Warning : one for the TMI files
For part IV of this series I am doing a little photo essay on my reality, my journey with IBC in which you will get to see pictures of “Gertrude” as she was as I was going through initial treatment and also my mastectomy scar etc –
Once upon a time (July 2008 to be precise) I was 45 years old getting used to YD not living at home. I had long curly hair
I was overweight and had rather large breasts. I had been proactive and had a mammogram at 42 years of age (before the free screening age) and had always kept an eye one my breasts -felt for lumps etc and so was feeling confident that I was not at any great risk of anything creeping up on me, that I would find any breast cancer before it got too far.
I knew nothing of Inflammatory Breast Cancer so when my breast blew up all big red and funny looking, I had no idea that I was looking at cancer – “didn’t have a clue what it was but it couldn’t be cancer” -you can read more of my diagnosis story here -very soon I was sitting here
My breast to quote my official diagnosis in medical jargon was oedematous and erythematous with erythema over at least 75% of it. In layman’s terms that translates to had a swollen and red breast with redness over at least 3/4 of my breast. My nipple had inverted and the aureole around was raised, puckered and had changed colour
The picture above is of Gertrude just after I had my third of 6 taxotere and herceptin treatments the breast has subsided a little bit and my aureole around my nipple doesnt look as bad as it did but I had had to go from a G cup underwire bra to an H cup maternity bra just to get something that was soft and supportive enough to wear while I was having treatment as they weren’t going to perform a mastectomy until it was more under control.
The picture below is of both my breasts for comparison. The marks on the side of ‘Gertrude’ show that even wearing the bigger bra size, after a day of activity there was more swelling and even that bra pushed into the swelling in my skin. The bump in my skin above my other breast is where they inserted the portacath.
I never completely lost my hair – in this picture I was due a ‘haircut’ of the soft gray fuzz that was left. – wouldn’t you know it – it was only the gray hairs that didnt fall out
In April 2009 I underwent a mastectomy and axillary node removal– I had a reduction and a benign lump taken out of my remaining breast and now wear a prosthetic silicon breast in my bra – so that when I am out and about in public people see this
However when I am at home and want to be comfortable quite often I will walk around without a bra and therefore one-boobed
And when I look in the mirror when I am getting dressed this is what I see – the scar reaches from my breastbone, round beneath my armpit and finishes around on my back –you can just see the end of it to the left of the side-on picture
Why have I put these pictures on my blog – because I felt it was time to. As much as I tell people that my breast blew up etc they have no real concept of what that meant. I know there are a few other pictures out there on the web but in the interests of me keeping the theme of real breast cancer awareness I thought I would put what it was/is really like for me in the hopes it will help someone else.
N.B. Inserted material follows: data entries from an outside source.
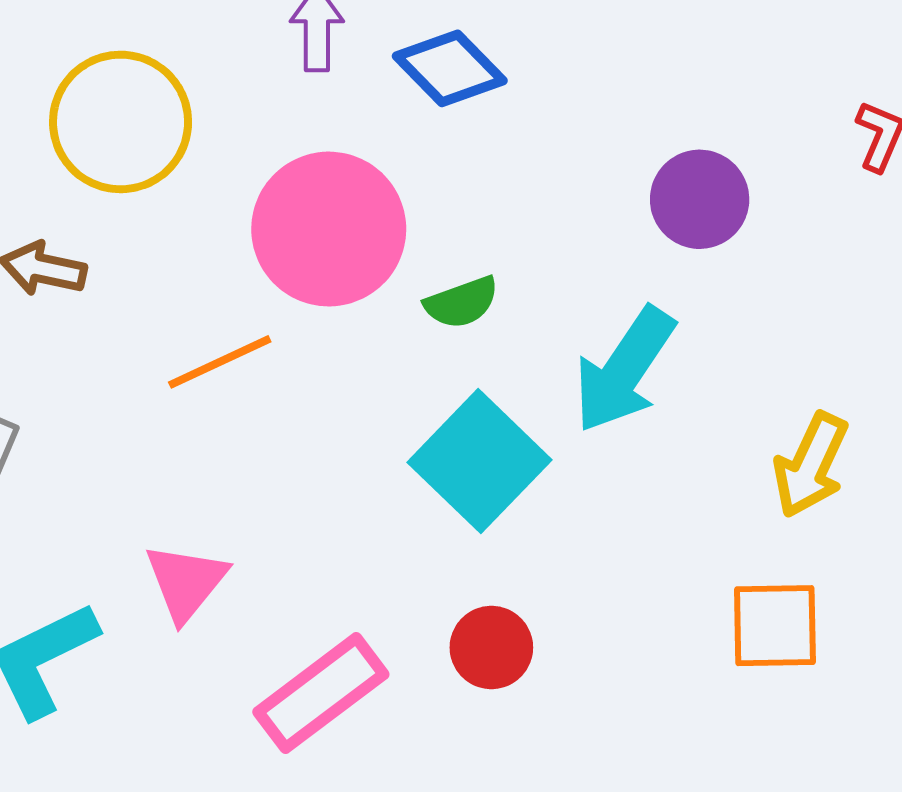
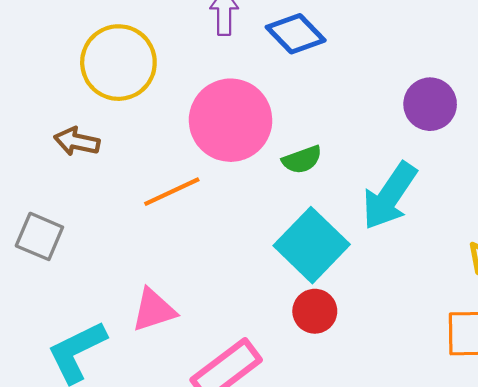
pink triangle: (186, 582) -> (154, 310), turned 33
red circle: (491, 647) -> (315, 311), moved

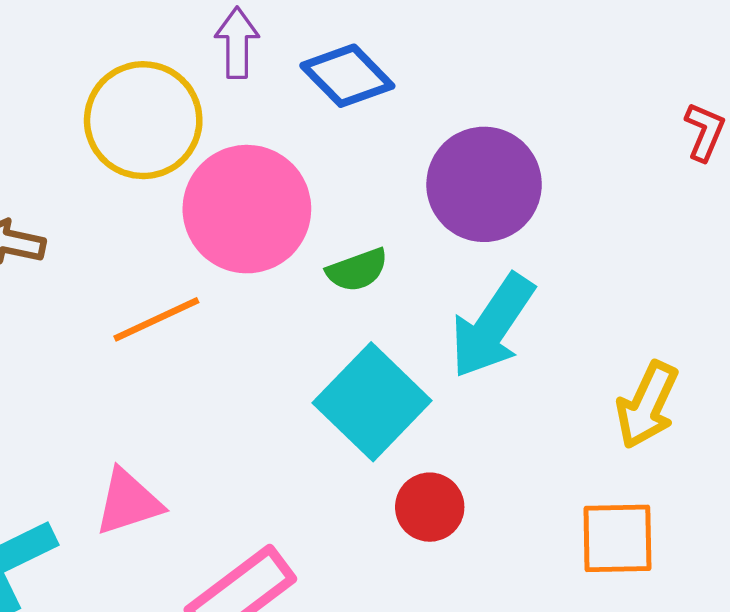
yellow circle: (118, 63) -> (143, 120), moved
purple circle: (430, 104) -> (484, 184), moved, size x1.4
red circle: (315, 311) -> (430, 507), moved

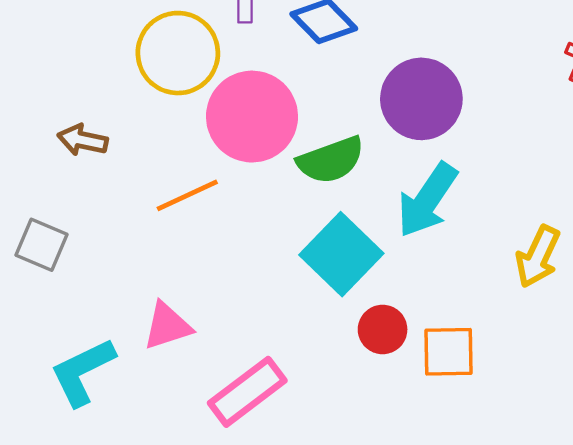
green semicircle: (357, 270) -> (331, 160), size x1.5
orange square: (617, 538) -> (448, 352), moved

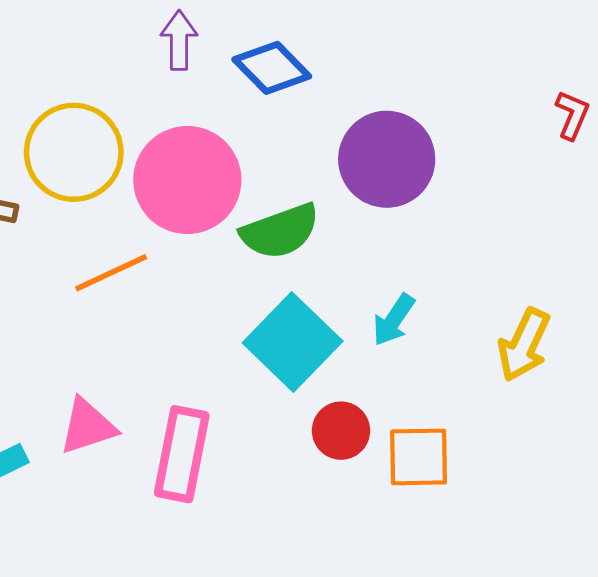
yellow circle: (178, 53) -> (74, 152), moved
cyan arrow: (427, 200) -> (394, 320), moved, size x0.6
pink rectangle: (247, 392) -> (182, 454), moved, turned -42

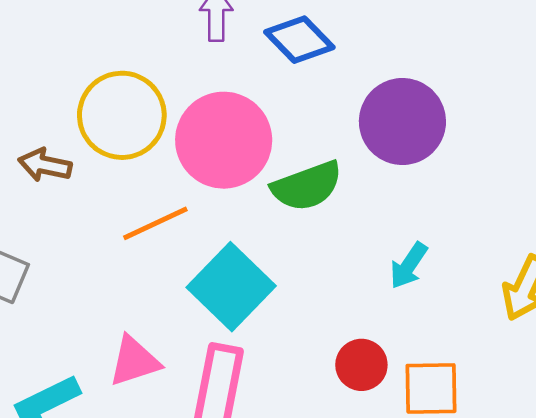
cyan square: (293, 342) -> (231, 287), moved

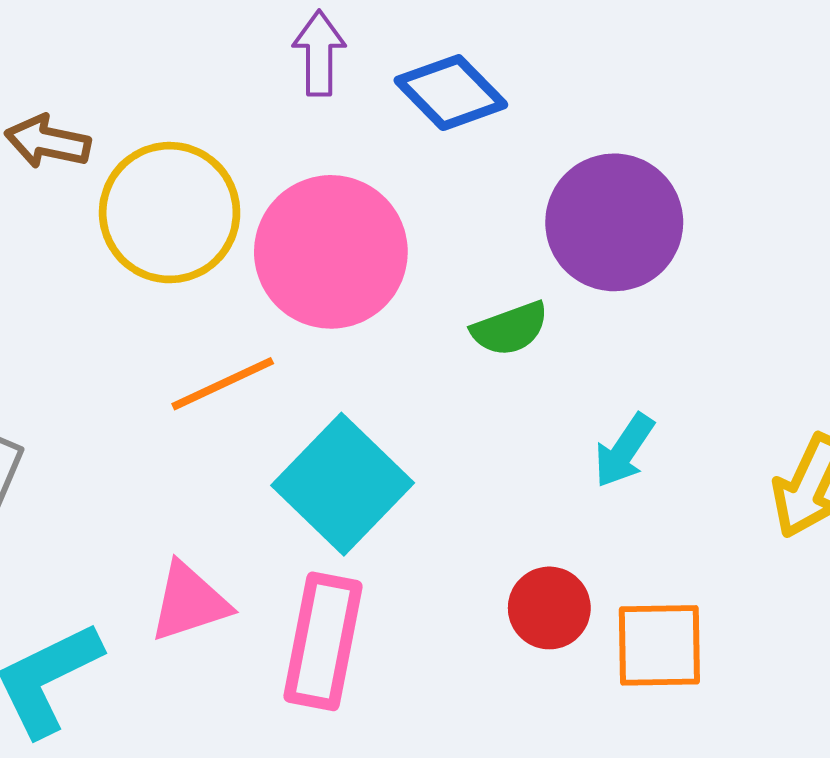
brown arrow: (45, 165) -> (48, 142), moved
green semicircle: (307, 186) -> (510, 329), moved, size x0.7

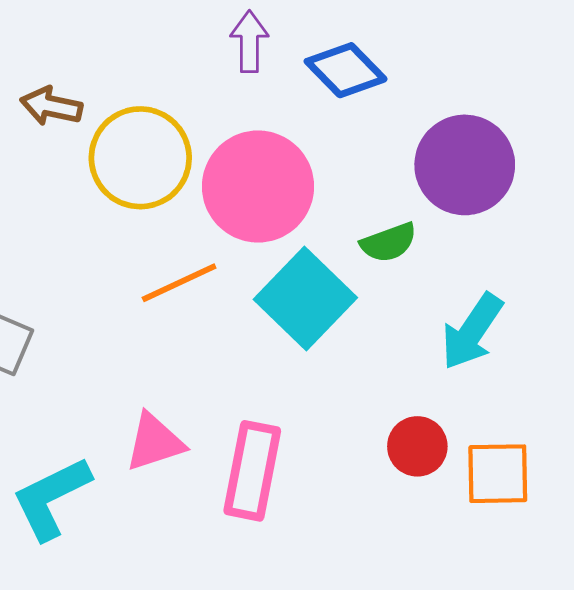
cyan arrow: (624, 451) -> (472, 332), size x1.4
cyan square: (343, 484) -> (305, 298), moved

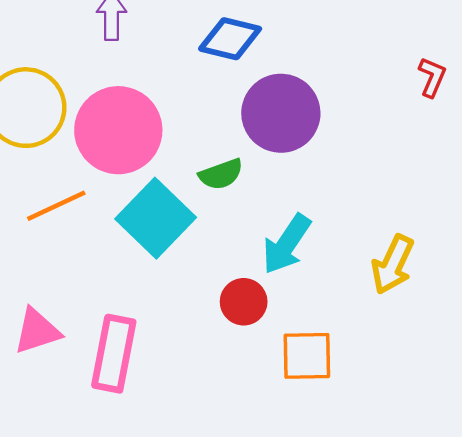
blue diamond: (346, 70) -> (230, 39), moved, turned -32
red circle: (417, 446) -> (244, 302), moved

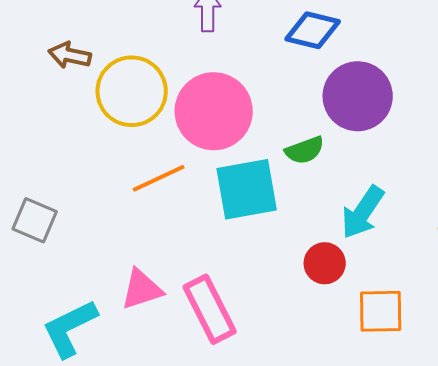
cyan square: (156, 218) -> (247, 189), turned 36
pink rectangle: (114, 354) -> (210, 309), turned -38

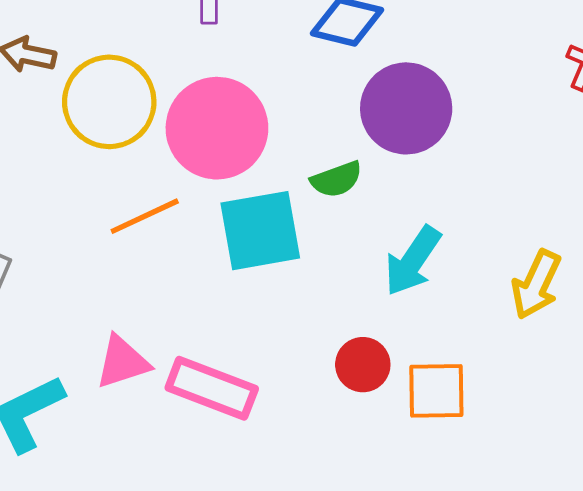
red circle: (325, 263) -> (363, 365), moved
pink rectangle: (210, 309) -> (212, 388), turned -42

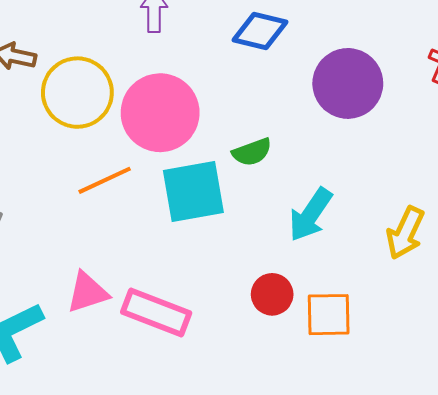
purple circle: (406, 108) -> (348, 83), moved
I also know that some people I know IRL are interested in what my scars look like but don’t want to ask to see them so here they can look and I won’t know unless they leave a comment . LOL Since being diagnosed I have lost a lot of my inhibitions about things like this. I had an appointment at the beginning of October 2010 with my breast specialist that had originally diagnosed me and we were discussing the fact that taking my top off and letting doctors and medical students look at my chest has become quite routine for me.
And that after one recurrence already they are keeping such a close eye on me that isn’t going to change anytime soon … and every three weeks I am sitting in one of those chemo chairs, just like I first did August 2008, doing my best to insure it doesn’t come back.